RANGOON — About 500 ethnic Dawei villagers from Tenasserim Division’s Laung Lone Township staged a protest on Tuesday against the construction of a huge oil refinery complex, which is being planned by Burmese tycoon Tay Za, a military-owned conglomerate and Chinese investors.
Local villagers in the coastal region in southern Burma said they were informed by authorities last year that more than 100 households in two coastal villages will have to be relocated to make way for the sprawling project. Residents have yet to be officially consulted about the compensation that they will be offered.
The project would cover 2,626 acres and include an oil refinery, a 270-megawatt power station, a water reservoir and a deep-sea port, according to project documents and a 2010 memorandum of understanding signed by Tay Za’s Htoo Group, Guangdong Zhenrong Energy Co. Ltd. (GDZR) and the Union of Myanmar Economic Holdings (UMEHL).
In recent months, workers have been clearing government-owned land and began digging a canal near the villages leading to concerns among local residents, who decided to organize a protest this week.
“We protest as we don’t want the oil refinery project in our area,” Nay Win, a resident from Nyin Maw village told The Irrawaddy. “The project is big. Though the initial area required is over 1,000 acres, they will need more land after production starts. Over 100 households need to move for now.”
“We demand an end to this project. We don’t want this oil refinery industry,” the 53-year-old farmer said, adding that the community also feared that the old home of Gen. Ba Htoo, a famed leader during Burma’s independence struggle, would be demolished during project construction in the area.

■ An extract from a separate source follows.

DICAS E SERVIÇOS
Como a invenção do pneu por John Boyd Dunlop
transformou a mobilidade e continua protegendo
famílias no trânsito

Last week, about 40 ethnic Dawei villagers held a religious ceremony calling on spirit of the local Lat Khat Mountain to curse any forces intend on harming the village and its religious sites.
According to project documents, obtained by The Irrawaddy, the 30-year project will require $2.5 billion in investment, 70 percent of which will be funded by unnamed Chinese state-owned banks, while Guangdong Zhenrong Energy Co. Ltd will invest about $680 million and Tay Za’s Htoo Group will invest about $120 million.
UMEHL, a Burma Army-owned conglomerate, will arrange the land and necessary government permits in return for a 20 percent equity stake in the project and at least 10 percent of its profits.
The oil refinery, planned at a site located about 20 kilometers south of the stalled, Thailand-backed Dawei Special Economic Zone, would be able to annually refine 5 million metric tons of oil, which would be supplied by tankers carrying crude from the Middle East and Asia.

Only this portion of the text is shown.